Hosseini Mohammad, Hong Spencer, Holmes Kristi, Wetterstrand Kris, Donohue Christopher, Amaral Luis A Nunes, Stoeger Thomas
Northwestern University Feinberg School of Medicine, Chicago, IL, USA.
National Institutes of Health, Bethesda, MD, USA.
J Escience Librariansh. 2024 Mar;13(1). doi: 10.7191/jeslib.811. Epub 2024 Mar 5.
Understanding "how to optimize the production of scientific knowledge" is paramount to those who support scientific research-funders as well as research institutions-to the communities served, and to researchers. Structured archives can help all involved to learn what decisions and processes help or hinder the production of new knowledge. Using artificial intelligence (AI) and large language models (LLMs), we recently created the first structured digital representation of the historic archives of the National Human Genome Research Institute (NHGRI), part of the National Institutes of Health. This work yielded a digital knowledge base of entities, topics, and documents that can be used to probe the inner workings of the Human Genome Project, a massive international public-private effort to sequence the human genome, and several of its offshoots like The Cancer Genome Atlas (TCGA) and the Encyclopedia of DNA Elements (ENCODE). The resulting knowledge base will be instrumental in understanding not only how the Human Genome Project and genomics research developed collaboratively, but also how scientific goals come to be formulated and evolve. Given the diverse and rich data used in this project, we evaluated the ethical implications of employing AI and LLMs to process and analyze this valuable archive. As the first computational investigation of the internal archives of a massive collaborative project with multiple funders and institutions, this study will inform future efforts to conduct similar investigations while also considering and minimizing ethical challenges. Our methodology and risk-mitigating measures could also inform future initiatives in developing standards for project planning, policymaking, enhancing transparency, and ensuring ethical utilization of artificial intelligence technologies and large language models in archive exploration.
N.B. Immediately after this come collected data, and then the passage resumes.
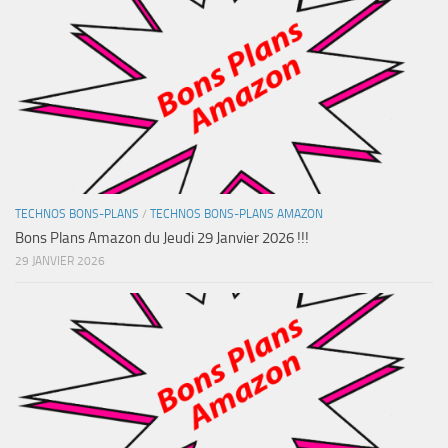
TECHNOS BONS-PLANS
/
TECHNOS BONS-PLANS AMAZON
Bons Plans Amazon du Jeudi 29 Janvier 2026 !!!
29 JANVIER 2026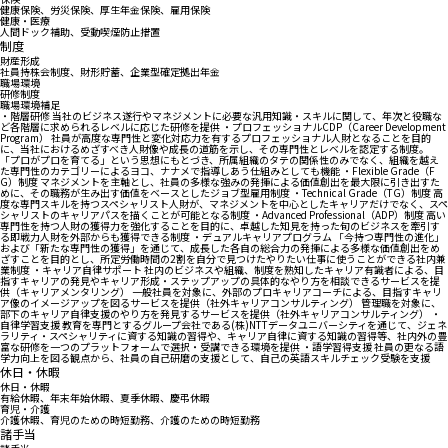
健康保険、労災保険、厚生年金保険、雇用保険
健康・医療
人間ドック補助、受動喫煙防止措置
制度
財産形成
社員持株会制度、財形貯蓄、企業型確定拠出年金
職場環境
研修制度
職場環境補足
・階層研修 当社のビジネス遂行やマネジメントに必要な汎用知識・スキルに関して、年次と役職な
ど各階層に求められるレベルに応じた研修を提供 ・プロフェッショナルCDP（Career Development
Program） 社員が高度な専門性と変化対応力を有するプロフェッショナル人財となることを目的
に、当社におけるめざすべき人財像や成長の道筋を示し、その専門性とレベルを認定する制度。
「プロがプロを育てる」という思想にもとづき、所属組織のタテの関係性のみでなく、組織を越え
た専門性のカテゴリーによるヨコ、ナナメで指導しあう仕組みとしても機能 ・Flexible Grade（F
G）制度 マネジメントを主軸とし、社員の多様な強みの発揮による価値創出を最大限に引き出すた
めに、その職務が生み出す価値をベースとしたジョブ型雇用制度 ・Technical Grade（TG）制度 高
度な専門スキルを持つスペシャリスト人財が、マネジメントを中心としたキャリアだけでなく、スペ
シャリストのキャリアパスを描くことが可能となる制度 ・Advanced Professional（ADP）制度 高い
専門性を持つ人財の獲得力を強化することを目的に、卓越した知見を持った旬のビジネスを牽引す
る即戦力人財を外部からも獲得できる制度 ・デュアルキャリアプログラム 「今持つ専門性の進化」
および「新たな専門性の獲得」を通じて、成長した各自の総合力の発揮による多様な価値創出をめ
ざすことを目的とし、所定労働時間の2割を自分で見つけたやりたい仕事に使うことができる社内兼
業制度 ・キャリア自律サポート 社内のビジネスや組織、制度を熟知したキャリア有識者による、目
指すキャリアの発見やキャリア形成・ステップアップの具体的なやり方を相談できるサービスを提
供（キャリアメンタリング） 一般社員を対象に、外部のプロキャリアコーチによる、目指すキャリ
ア像のイメージアップを図るサービスを提供（社外キャリアコンサルティング） 管理職を対象に、
部下のキャリア自律支援のやり方を発見するサービスを提供（社外キャリアコンサルティング） ・
自律学習支援 教育を専門とするグループ会社である(株)NTTデータユニバーシティを通じて、ジェネ
ラリティ・スペシャリティに資する知識の習得や、キャリア自律に資する知識の習得等、社内外の豊
富な研修を一つのプラットフォームで選択・受講できる環境を提供 ・語学習得支援 社員の更なる語
学力向上を図る観点から、社員の自己研磨の支援として、自己の英語スキルチェック受験を支援
休日・休暇
休日・休暇
有給休暇、年末年始休暇、夏季休暇、慶弔休暇
育児・介護
介護休暇、育児のための時短勤務、介護のための時短勤務
諸手当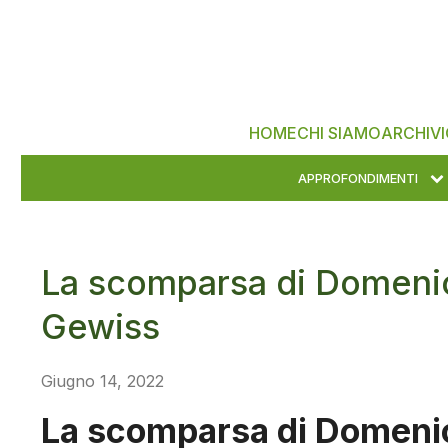
HOME
CHI SIAMO
ARCHIVI
APPROFONDIMENTI
La scomparsa di Domenico
Gewiss
Giugno 14, 2022
La scomparsa di Domenico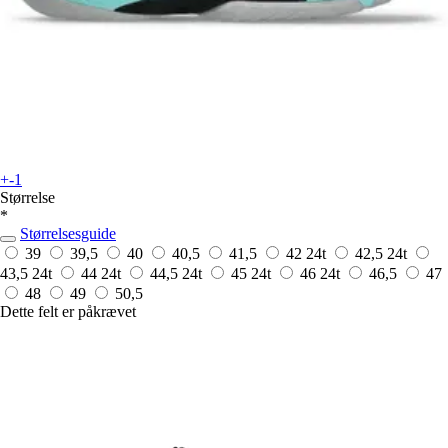
+-1
Størrelse
*
Størrelsesguide
39
39,5
40
40,5
41,5
42
24t
42,5
24t
43,5
24t
44
24t
44,5
24t
45
24t
46
24t
46,5
47
48
49
50,5
Dette felt er påkrævet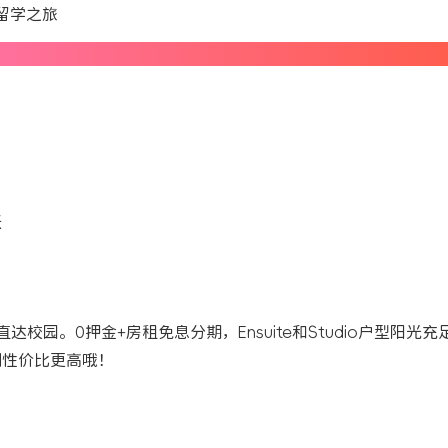
忧留学之旅
张
分钟直达校园。0押金+房租免息分期，Ensuite和Studio户型阳光
间性价比更高哦！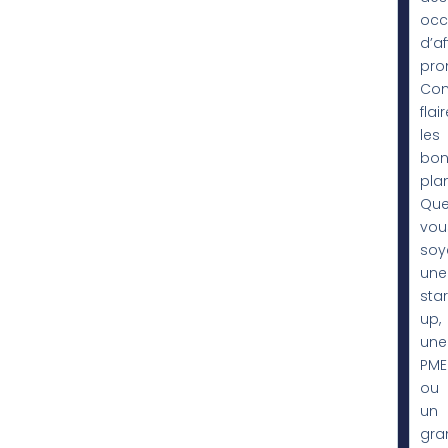
occ
d’af
pro
Co
flair
les
bon
pla
Qu
vou
soy
une
star
up,
une
PME
ou
un
gra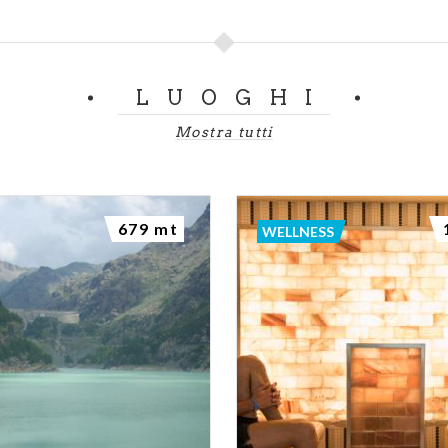
LUOGHI
Mostra tutti
679 mt
WELLNESS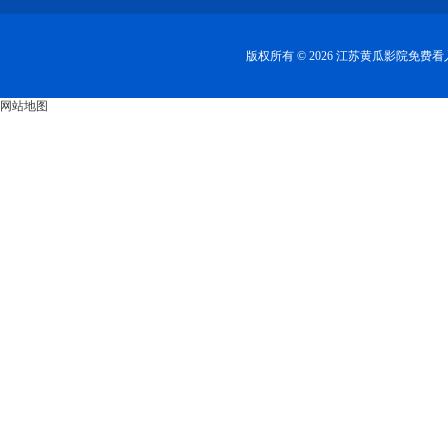
版权所有 © 2026 江苏黄瓜影院免
网站地图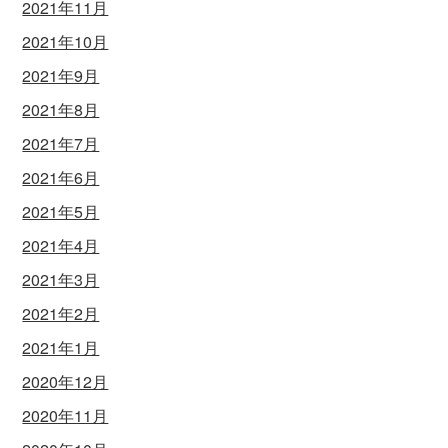
2021年11月
2021年10月
2021年9月
2021年8月
2021年7月
2021年6月
2021年5月
2021年4月
2021年3月
2021年2月
2021年1月
2020年12月
2020年11月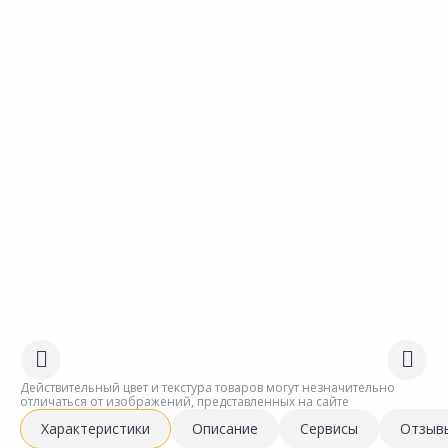
Действительный цвет и текстура товаров могут незначительно
отличаться от изображений, представленных на сайте
Характеристики
Описание
Сервисы
Отзыв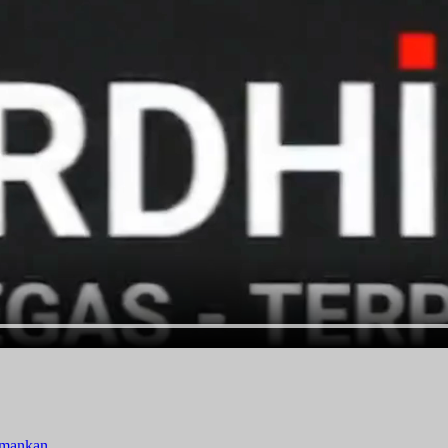
amankan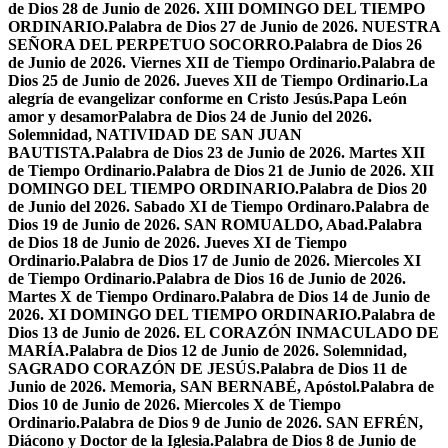
de Dios 28 de Junio de 2026. XIII DOMINGO DEL TIEMPO
ORDINARIO.
Palabra de Dios 27 de Junio de 2026. NUESTRA
SEÑORA DEL PERPETUO SOCORRO.
Palabra de Dios 26
de Junio de 2026. Viernes XII de Tiempo Ordinario.
Palabra de
Dios 25 de Junio de 2026. Jueves XII de Tiempo Ordinario.
La
alegría de evangelizar conforme en Cristo Jesús.
Papa León
amor y desamor
Palabra de Dios 24 de Junio del 2026.
Solemnidad, NATIVIDAD DE SAN JUAN
BAUTISTA.
Palabra de Dios 23 de Junio de 2026. Martes XII
de Tiempo Ordinario.
Palabra de Dios 21 de Junio de 2026. XII
DOMINGO DEL TIEMPO ORDINARIO.
Palabra de Dios 20
de Junio del 2026. Sabado XI de Tiempo Ordinaro.
Palabra de
Dios 19 de Junio de 2026. SAN ROMUALDO, Abad.
Palabra
de Dios 18 de Junio de 2026. Jueves XI de Tiempo
Ordinario.
Palabra de Dios 17 de Junio de 2026. Miercoles XI
de Tiempo Ordinario.
Palabra de Dios 16 de Junio de 2026.
Martes X de Tiempo Ordinaro.
Palabra de Dios 14 de Junio de
2026. XI DOMINGO DEL TIEMPO ORDINARIO.
Palabra de
Dios 13 de Junio de 2026. EL CORAZÓN INMACULADO DE
MARÍA.
Palabra de Dios 12 de Junio de 2026. Solemnidad,
SAGRADO CORAZÓN DE JESÚS.
Palabra de Dios 11 de
Junio de 2026. Memoria, SAN BERNABÉ, Apóstol.
Palabra de
Dios 10 de Junio de 2026. Miercoles X de Tiempo
Ordinario.
Palabra de Dios 9 de Junio de 2026. SAN EFRÉN,
Diácono y Doctor de la Iglesia.
Palabra de Dios 8 de Junio de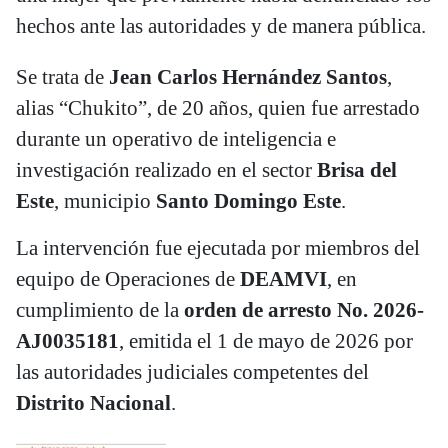
hechos ante las autoridades y de manera pública.
Se trata de
Jean Carlos Hernández Santos
,
alias “Chukito”, de 20 años, quien fue arrestado
durante un operativo de inteligencia e
investigación realizado en el sector
Brisa del
Este
, municipio
Santo Domingo Este
.
La intervención fue ejecutada por miembros del
equipo de Operaciones de
DEAMVI
, en
cumplimiento de la
orden de arresto No. 2026-
AJ0035181
, emitida el 1 de mayo de 2026 por
las autoridades judiciales competentes del
Distrito Nacional
.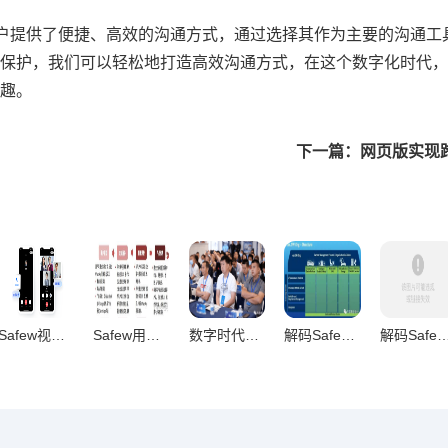
为用户提供了便捷、高效的沟通方式，通过选择其作为主要的沟通工
保护，我们可以轻松地打造高效沟通方式，在这个数字化时代，
趣。
下一篇：网页版实现
Safew视频通话全维度深度评测，功能与性能的极致解析
Safew用户蜕变实录，从质疑到信赖的真实之旅
数字时代安全生态革新，Safew商业模式的价值重构路径解析
解码Safew市场竞争力，多维视角下的战略优势与未来挑战
解码Safew技术生态，安全防护核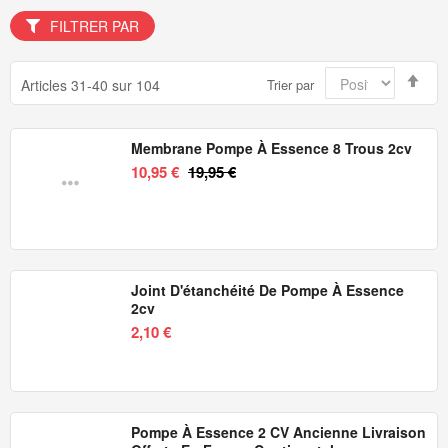
FILTRER PAR
Par
Articles
31
-
40
sur
104
Trier par
ord
déc
Membrane Pompe À Essence 8 Trous 2cv
10,95 €
19,95 €
Joint D'étanchéité De Pompe À Essence
2cv
2,10 €
Pompe À Essence 2 CV Ancienne Livraison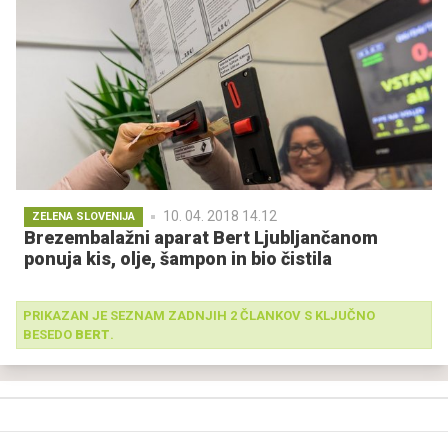
10. 04. 2018 14.12
ZELENA SLOVENIJA
Brezembalažni aparat Bert Ljubljančanom
ponuja kis, olje, šampon in bio čistila
PRIKAZAN JE SEZNAM ZADNJIH 2 ČLANKOV S KLJUČNO
BESEDO
BERT
.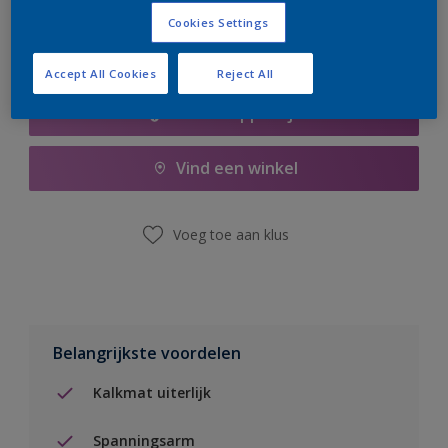
Cookies Settings
Accept All Cookies
Reject All
Boodschappenlijst
Vind een winkel
Voeg toe aan klus
Belangrijkste voordelen
Kalkmat uiterlijk
Spanningsarm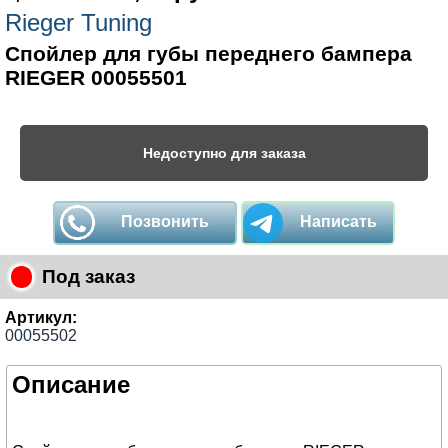
Rieger Tuning
Спойлер для губы переднего бампера
RIEGER 00055501
Недоступно для заказа
Позвонить
Написать
Под заказ
Артикул:
00055502
Описание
对于那些支持科学研究的人——包括资助者、研究机构、所服务的社区以及研究人员来说,理解“如何优化科学知识的产出”至关重要。结构化档案可以帮助所有相关方了解哪些决策和流程有助于或阻碍新知识的产出。我们最近利用人工智能(AI)和大语言模型(LLM),创建了美国国立卫生研究院下属国家人类基因组研究所(NHGRI)历史档案的首个结构化数字表示。这项工作产生了一个关于实体、主题和文档的数字知识库,可用于探究人类基因组计划(一项大规模的国际公私合作项目,旨在对人类基因组进行测序)及其一些分支项目(如癌症基因组图谱(TCGA)和DNA元件百科全书(ENCODE))的内部运作情况。由此产生的知识库不仅有助于理解人类基因组计划和基因组学研究是如何协同发展的,还能帮助理解科学目标是如何形成和演变的。鉴于本项目使用了多样且丰富的数据,我们评估了使用人工智能和大语言模型来处理和分析这一宝贵档案所涉及的伦理问题。作为对一个有多个资助者和机构参与的大规模合作项目内部档案的首次计算研究,本研究将为未来开展类似调查提供参考,同时也会考虑并尽量减少伦理挑战。我们的方法和风险缓解措施还可为未来制定项目规划标准、政策制定、提高透明度以及确保在档案探索中对人工智能技术和大语言模型进行伦理利用的举措提供参考。